■ About this task:
Output all of the lines below exactly, and leave out each image.

■ Saved data entries:

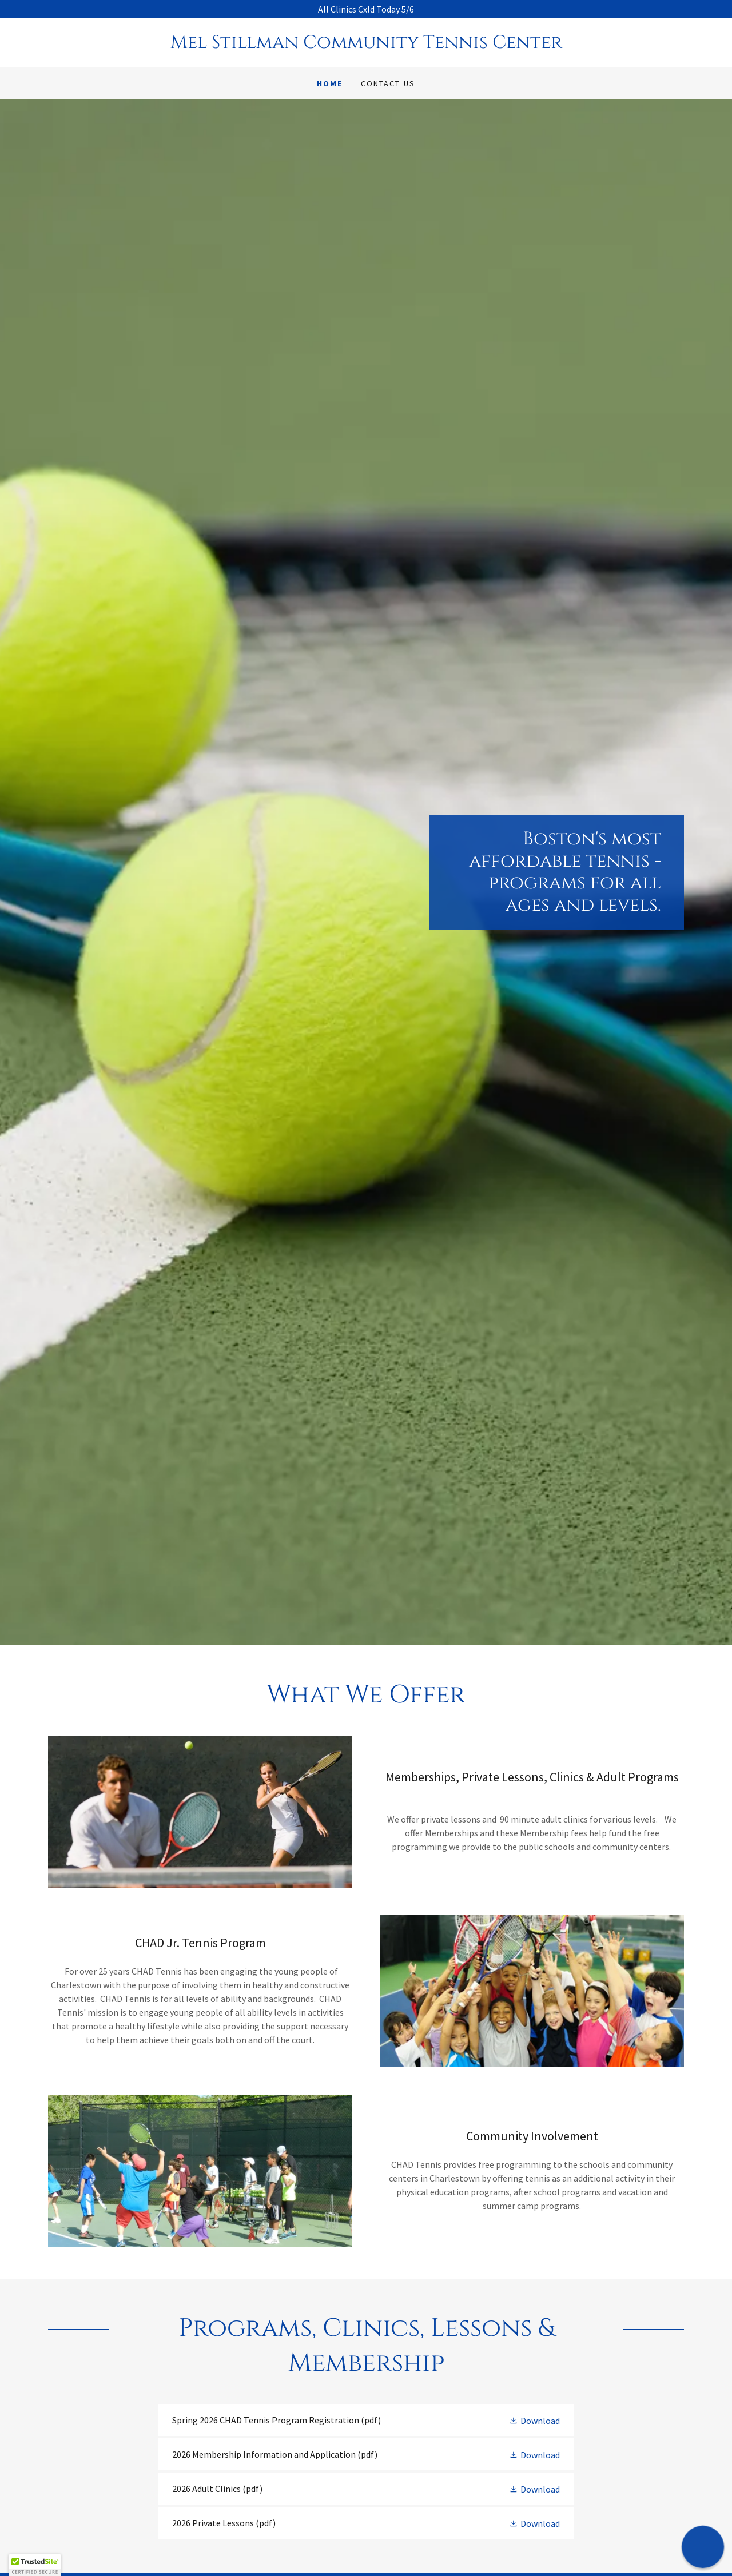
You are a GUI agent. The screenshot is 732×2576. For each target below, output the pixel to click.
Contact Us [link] (388, 83)
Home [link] (330, 83)
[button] (534, 2420)
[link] (366, 44)
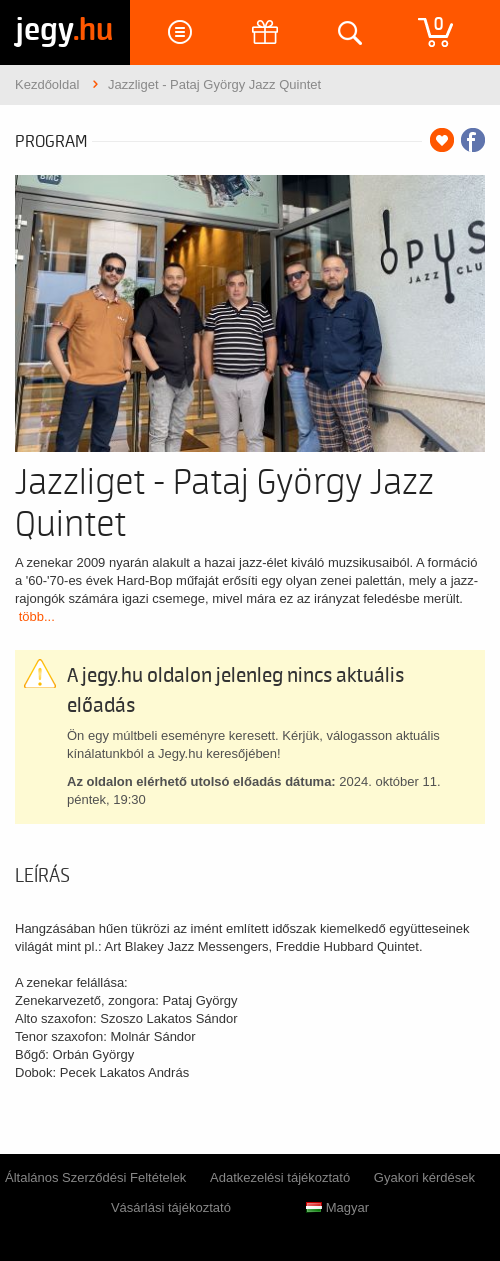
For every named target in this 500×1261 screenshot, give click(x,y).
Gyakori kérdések (424, 1177)
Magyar (337, 1207)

■ Task solution:
You are a GUI agent. The screenshot is 732×2576. For each target below, output the pixel to click.
Contact Us [link] (388, 83)
Home [link] (330, 83)
[button] (534, 2420)
[link] (366, 44)
For every named target in this 500×1261 screenshot, give click(x,y).
Gyakori kérdések (424, 1177)
Magyar (337, 1207)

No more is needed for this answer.